Révélé par des journalistes des Jours, le texte est signé de la société des journalistes (SDJ) de l'hebdomadaire et des syndicats SNME-CFDT, CGT, SNJ et FO. Il a été approuvé par 76 journalistes parmi 83 votants et envoyé le 18 juin, a précisé à l'AFP une journaliste de Paris Match qui a souhaité rester anonyme. 

Les signataires y expriment "leur profond malaise" depuis la garde à vue début juin de leur collègue, le journaliste François de Labarre, et la mise en examen de Michèle Marchand (dite "Mimi" Marchand), la patronne de l'agence BestImage, pour "subornation de témoin" et "association de malfaiteurs en vue de commettre une escroquerie en bande organisée", dans un volet de l'enquête sur des soupçons de financement libyen de la campagne présidentielle 2007 de Nicolas Sarkozy.

La justice s'intéresse à l'organisation au Liban d'une interview publiée en novembre 2020 où Ziad Takieddine revenait sur ses accusations concernant l'argent qu'aurait reçu Nicolas Sarkozy du dirigeant libyen Mouammar Kadhafi.

Reprochant à la direction de ne pas s'être "expliquée" auprès "de l'ensemble de la rédaction", ses signataires craignent pour la "crédibilité" de leur titre.

Ils regrettent aussi que la garde à vue de leur collègue ait fait l'objet d'un éditorial, en juin, dépourvu de "contextualisation" et qui passe "sous silence" la mise en examen de Mme Marchand.

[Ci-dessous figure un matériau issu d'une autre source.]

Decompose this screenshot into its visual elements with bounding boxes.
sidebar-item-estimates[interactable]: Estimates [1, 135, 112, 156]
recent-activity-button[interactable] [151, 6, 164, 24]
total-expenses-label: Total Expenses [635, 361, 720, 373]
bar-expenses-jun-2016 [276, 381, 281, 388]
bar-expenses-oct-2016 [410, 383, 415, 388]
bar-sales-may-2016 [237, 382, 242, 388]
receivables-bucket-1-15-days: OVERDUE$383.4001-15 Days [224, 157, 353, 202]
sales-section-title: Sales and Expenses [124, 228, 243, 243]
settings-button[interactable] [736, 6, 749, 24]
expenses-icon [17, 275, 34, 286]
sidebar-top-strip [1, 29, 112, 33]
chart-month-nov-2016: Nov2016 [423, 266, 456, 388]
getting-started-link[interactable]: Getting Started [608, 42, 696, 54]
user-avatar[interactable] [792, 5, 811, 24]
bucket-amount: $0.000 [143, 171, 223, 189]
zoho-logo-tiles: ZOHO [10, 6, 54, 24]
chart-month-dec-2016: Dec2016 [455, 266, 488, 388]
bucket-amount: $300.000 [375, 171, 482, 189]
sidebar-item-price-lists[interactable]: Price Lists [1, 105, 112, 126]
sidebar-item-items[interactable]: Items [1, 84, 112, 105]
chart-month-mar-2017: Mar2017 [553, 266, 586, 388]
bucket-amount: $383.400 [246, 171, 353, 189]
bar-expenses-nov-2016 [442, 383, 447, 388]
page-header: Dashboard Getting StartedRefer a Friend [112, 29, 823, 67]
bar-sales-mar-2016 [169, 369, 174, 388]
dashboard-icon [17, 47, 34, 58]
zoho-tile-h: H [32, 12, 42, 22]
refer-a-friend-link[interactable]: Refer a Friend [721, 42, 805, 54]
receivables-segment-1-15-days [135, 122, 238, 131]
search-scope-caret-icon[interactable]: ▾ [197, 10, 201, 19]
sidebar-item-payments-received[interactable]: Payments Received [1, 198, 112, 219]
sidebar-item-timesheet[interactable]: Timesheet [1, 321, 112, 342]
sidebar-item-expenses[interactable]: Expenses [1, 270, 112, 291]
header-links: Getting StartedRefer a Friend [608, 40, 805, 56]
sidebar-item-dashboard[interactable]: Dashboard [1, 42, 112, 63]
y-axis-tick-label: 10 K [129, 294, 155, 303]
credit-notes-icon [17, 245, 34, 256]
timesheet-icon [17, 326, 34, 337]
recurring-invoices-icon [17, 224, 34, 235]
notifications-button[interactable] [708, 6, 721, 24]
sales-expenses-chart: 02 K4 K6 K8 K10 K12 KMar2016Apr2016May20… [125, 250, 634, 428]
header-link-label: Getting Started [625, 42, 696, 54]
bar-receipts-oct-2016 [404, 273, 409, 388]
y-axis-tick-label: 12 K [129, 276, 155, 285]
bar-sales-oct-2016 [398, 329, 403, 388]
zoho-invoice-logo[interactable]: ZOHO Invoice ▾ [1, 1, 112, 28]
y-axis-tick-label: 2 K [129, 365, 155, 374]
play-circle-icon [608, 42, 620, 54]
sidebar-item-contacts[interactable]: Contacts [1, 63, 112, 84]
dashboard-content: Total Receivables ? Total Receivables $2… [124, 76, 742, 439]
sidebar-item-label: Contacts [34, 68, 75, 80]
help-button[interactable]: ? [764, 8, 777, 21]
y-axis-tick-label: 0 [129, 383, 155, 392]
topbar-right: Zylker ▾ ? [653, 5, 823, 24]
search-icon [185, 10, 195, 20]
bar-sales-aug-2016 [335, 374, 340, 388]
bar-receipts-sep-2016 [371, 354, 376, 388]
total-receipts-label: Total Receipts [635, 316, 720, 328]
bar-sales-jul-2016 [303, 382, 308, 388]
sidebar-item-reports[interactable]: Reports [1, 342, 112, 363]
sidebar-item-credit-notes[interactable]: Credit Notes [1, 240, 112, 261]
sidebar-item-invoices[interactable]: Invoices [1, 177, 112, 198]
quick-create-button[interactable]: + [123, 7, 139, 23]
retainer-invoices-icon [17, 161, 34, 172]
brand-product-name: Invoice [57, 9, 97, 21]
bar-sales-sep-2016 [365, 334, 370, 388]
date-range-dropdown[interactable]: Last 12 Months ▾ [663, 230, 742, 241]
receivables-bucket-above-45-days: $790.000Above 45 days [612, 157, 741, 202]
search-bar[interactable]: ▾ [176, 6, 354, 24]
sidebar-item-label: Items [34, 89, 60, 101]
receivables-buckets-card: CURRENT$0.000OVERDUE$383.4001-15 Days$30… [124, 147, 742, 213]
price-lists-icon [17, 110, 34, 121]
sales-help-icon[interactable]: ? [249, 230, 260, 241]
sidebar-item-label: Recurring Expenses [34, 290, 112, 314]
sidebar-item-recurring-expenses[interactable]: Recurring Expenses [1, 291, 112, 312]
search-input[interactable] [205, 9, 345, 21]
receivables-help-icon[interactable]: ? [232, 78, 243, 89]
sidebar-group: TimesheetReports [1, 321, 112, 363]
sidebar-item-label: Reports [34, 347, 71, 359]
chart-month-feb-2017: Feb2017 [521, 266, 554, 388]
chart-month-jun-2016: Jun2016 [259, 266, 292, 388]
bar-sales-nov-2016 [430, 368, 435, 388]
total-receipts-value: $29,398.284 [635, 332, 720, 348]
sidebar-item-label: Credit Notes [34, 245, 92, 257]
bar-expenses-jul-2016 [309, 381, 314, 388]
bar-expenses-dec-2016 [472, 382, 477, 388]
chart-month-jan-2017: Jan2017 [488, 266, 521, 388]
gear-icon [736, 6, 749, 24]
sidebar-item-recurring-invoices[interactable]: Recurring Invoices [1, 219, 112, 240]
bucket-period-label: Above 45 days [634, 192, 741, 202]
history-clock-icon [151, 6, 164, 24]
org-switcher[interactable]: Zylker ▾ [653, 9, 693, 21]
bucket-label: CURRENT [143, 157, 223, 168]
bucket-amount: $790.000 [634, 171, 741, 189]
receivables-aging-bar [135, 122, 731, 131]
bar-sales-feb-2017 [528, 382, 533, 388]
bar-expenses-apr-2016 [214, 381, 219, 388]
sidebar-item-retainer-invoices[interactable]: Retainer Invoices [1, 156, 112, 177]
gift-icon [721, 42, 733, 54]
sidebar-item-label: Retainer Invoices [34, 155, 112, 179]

Cette dernière a été placée vendredi en détention provisoire pour avoir violé son contrôle judiciaire, qui prévoyait une interdiction de contact avec plusieurs personnes, dont Nicolas Sarkozy, l'avocat de ce dernier, Thierry Herzog, et le directeur de la rédaction du JDD et de Paris Match, Hervé Gattegno. 

Les signataires se disent également "troublés par le parti pris de (leur) journal concernant Nicolas Sarkozy", après s'être désolidarisés en mars d'un édito qualifiant la condamnation de l'ancien président dans une autre affaire, celle des "écoutes", de "peine infamante". D'autant plus que Nicolas Sarkozy devrait entrer fin juin au conseil d'administration du groupe Lagardère, propriétaire de Paris Match et du JDD, ajoutent-ils.

Dans une déclaration à l'AFP mardi soir, Hervé Gattegno a assuré qu'il n'y avait "pas de censure à Paris Match" sur les affaires visant Nicolas Sarkozy.

"S'agissant des éditoriaux (...) c'est l'honneur d'un journal, je crois, de défendre des valeurs", a-t-il ajouté.

La lettre évoque aussi plus largement un "climat délétère", recensant une vingtaine de départs depuis fin 2019, auxquels s'ajoute celui de l'ancien directeur adjoint de la rédaction, Régis Le Sommier, après plus de 25 ans de maison, annoncé mardi. 

Pour Hervé Gattegno, le texte est une "présentation biaisée et catastrophiste", qui "mêle le vrai et le faux" dans "un but évident de déstabilisation".